“All I need to make a comedy is a park, a policeman and a pretty girl.”-
Charlie Chaplin (1889 - 1977)
British actor and director
My Autobiography
Comedy, a universal form of expression and a major dramatic genre that is intended to amuse, has always been considered inferior to tragedy. She has remained a Cinderella of the Muses, as Gordon says. There has been an awakening of interest in comedy in the recent times. Meredith was of the view that comedy (High Comedy) appeals to the intelligence – “aims not at our ribs or armpits but at our heads”.
In comedy, the victim is attacked impersonally and without heat. The laughter of heart and mind are inextricably interfused in Shakespearean comedy. His is the Imbued with a playful spirit; comic entertainment frequently exposes incongruous, ridiculous, or grotesque aspects of human nature. Meredith says: ‘Shakespeare is a well – spring of characters which are saturated with the comic spirit; with more of what we well call blood – life than is to be found anywhere out of Shakespeare; and they are of this world, but they are of this world enlarged to our thought by imagination, and by great people imagination”. Comedy has a mission and lashes at the foibles of society. It should use the whip, and must have the courage to be cruel. The purpose of laughter is corrective. It deals with familiar surroundings and with society.
Shakespeare does not neglect the work of comedy, but he is good – natured, and kind. He attacks egotism, sentimentalism, pedantry and self – importance. These foibles do not make men and women criminals. These people are bad citizens and bad neighbours, and unsociable. In Shakespearean comedy every excess of egotism or sentiment is treated as an illness.

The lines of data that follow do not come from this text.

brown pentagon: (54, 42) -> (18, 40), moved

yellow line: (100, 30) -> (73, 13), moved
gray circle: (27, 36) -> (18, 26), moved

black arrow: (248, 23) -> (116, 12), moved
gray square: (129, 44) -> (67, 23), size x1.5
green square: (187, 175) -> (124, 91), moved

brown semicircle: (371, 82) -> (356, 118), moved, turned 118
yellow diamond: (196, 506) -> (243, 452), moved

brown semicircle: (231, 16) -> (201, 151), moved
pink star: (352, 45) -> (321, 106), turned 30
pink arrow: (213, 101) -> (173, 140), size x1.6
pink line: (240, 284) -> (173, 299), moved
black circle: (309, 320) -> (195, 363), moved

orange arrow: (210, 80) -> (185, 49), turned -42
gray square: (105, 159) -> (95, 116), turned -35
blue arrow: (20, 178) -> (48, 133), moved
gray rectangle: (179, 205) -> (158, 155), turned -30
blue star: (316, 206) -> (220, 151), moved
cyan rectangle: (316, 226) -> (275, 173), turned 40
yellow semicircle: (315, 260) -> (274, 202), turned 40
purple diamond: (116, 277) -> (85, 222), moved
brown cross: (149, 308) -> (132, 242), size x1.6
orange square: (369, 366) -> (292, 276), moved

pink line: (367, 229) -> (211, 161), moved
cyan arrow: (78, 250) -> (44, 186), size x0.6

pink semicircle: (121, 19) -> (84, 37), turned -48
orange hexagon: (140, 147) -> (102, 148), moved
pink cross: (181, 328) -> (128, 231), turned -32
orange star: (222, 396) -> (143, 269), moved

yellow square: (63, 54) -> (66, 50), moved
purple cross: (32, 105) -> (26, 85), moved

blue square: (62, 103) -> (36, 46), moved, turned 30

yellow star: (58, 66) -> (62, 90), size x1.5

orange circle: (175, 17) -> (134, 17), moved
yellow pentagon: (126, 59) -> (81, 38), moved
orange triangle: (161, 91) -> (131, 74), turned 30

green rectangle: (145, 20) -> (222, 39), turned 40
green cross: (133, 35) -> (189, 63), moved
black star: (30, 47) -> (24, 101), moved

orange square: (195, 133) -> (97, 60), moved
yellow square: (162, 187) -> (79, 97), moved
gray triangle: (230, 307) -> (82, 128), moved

Yet, even behind the ornate and elevated language of Shakespeare lay a densely ironic, and sometimes obscene, wordplay.
Shakespeare’s world of comedy is a world which is dominated by the women. There are two groups of people in this world. One group of the young men and women live in a world of dreams and laughter. The other group consists of workaday people – farmers, maids along with rogues, jokers and odd fellows. Love – story forms the plot of these comedies: “We are in the Utopia of lovers, where there is much despair; but no broken.” A common characteristic of all the comedies is the use of disguise. Disguise enabled Shakespeare symbolize one of his favourite themes – the contrast between appearance and reality.